The Antitrust Division and attorneys general in Missouri and Nebraska had filed a civil antitrust lawsuit Monday in U.S. District Court in Washington, DC, to block the Stericycle transaction. At the same time, DoJ and the two attorneys general filed a proposed settlement with Stericycle. If the settlement is approved by the court, it would resolve the competitive concerns alleged in the lawsuit. The agreement opens up the market to more competitors and requires Stericycle to divest certain assets that it will acquire from MedServe (consisting of an autoclave treatment facility in Newton, Kansas, four transfer stations in Kansas, Oklahoma, Nebraska and Missouri and certain large customer accounts and associated assets related to these facilities) to approved "viable purchaser(s)." In addition, the agreement requires Stericycle for a period of 10 years to notify the United States Department of Justice and the States of Missouri and Nebraska before acquiring any business that is engaged in both the collection and treatment of infectious waste in Kansas, Missouri, Nebraska and Oklahoma.
"Without the divestitures required by the department, critical healthcare facilities in Kansas, Missouri, Nebraska, and Oklahoma would have faced higher prices," said Christine A. Varney, assistant attorney general in charge of the DoJ's Antitrust Division.

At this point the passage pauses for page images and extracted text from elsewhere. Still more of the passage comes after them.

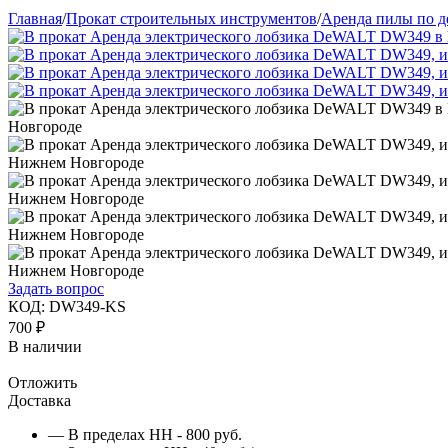
Главная
/
Прокат строительных инструментов
/
Аренда пилы по д
Задать вопрос
КОД:
DW349-KS
700
₽
В наличии
Отложить
Доставка
— В пределах НН - 800 руб.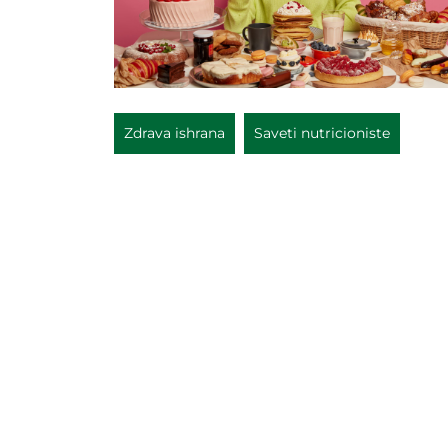
Zdrava ishrana
Saveti nutricioniste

Officials at MedClean were not available for comment at the time this story was released, but a transcript of the interview with their CEO and Chairman of the Board will be released by BioMedReports on Friday.
According to published reports, Stericycle is the nation's largest provider of infectious waste collection and treatment services, with operations in nearly all of the contiguous 48 states. In 2008, its U.S. sales were $858 million. Bellaire, TX-based MedServe is the nation's second-largest provider of infectious waste collection and treatment services and operates in 25 states, with total revenues of $35.6 million in 2008.
This is not the first time Stericycle has had to settle an antitrust investigation. In 2002, the company agreed to pay $320,000 in civil penalties and costs to the state of Arizona to settle an antitrust investigation, but it denied that it did anything wrong.
That agreement stemed from allegations that Stericycle used its market power to exclude competitors from the medical waste transportation market, according to the Arizona attorney general's office. The state accused Stericycle and the former medical waste business of Browning-Ferris Industries Inc. of illegally dividing their customer bases in Arizona, Colorado and Utah. The two agreed to stop competing with each other in those markets, according to the state. The state also accused Stericycle, which operated a medical waste incinerator in Chandler, Ariz., of denying waste transportation competitors access to the incinerator.